*Problem requirements*. Print each line below verbatim, skipping every picture.

++++ Raw data ++++

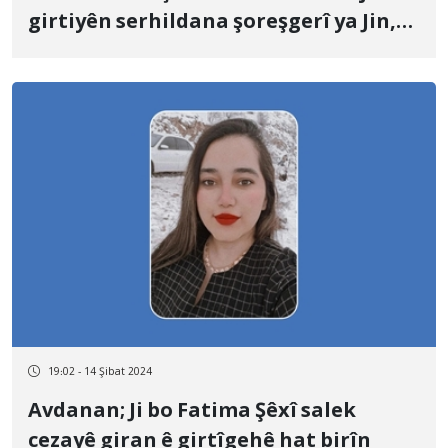
girtiyên serhildana şoreşgerî ya Jin,
Jiyan Azadî yê Bokanê
19:02 - 14 Şibat 2024
Avdanan; Ji bo Fatima Şêxî salek
cezayê giran ê girtîgehê hat birîn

++++

*Answer section*.
girtiyên serhildana şoreşgerî ya Jin,
Jiyan Azadî yê Bokanê
19:02 - 14 Şibat 2024
Avdanan; Ji bo Fatima Şêxî salek
cezayê giran ê girtîgehê hat birîn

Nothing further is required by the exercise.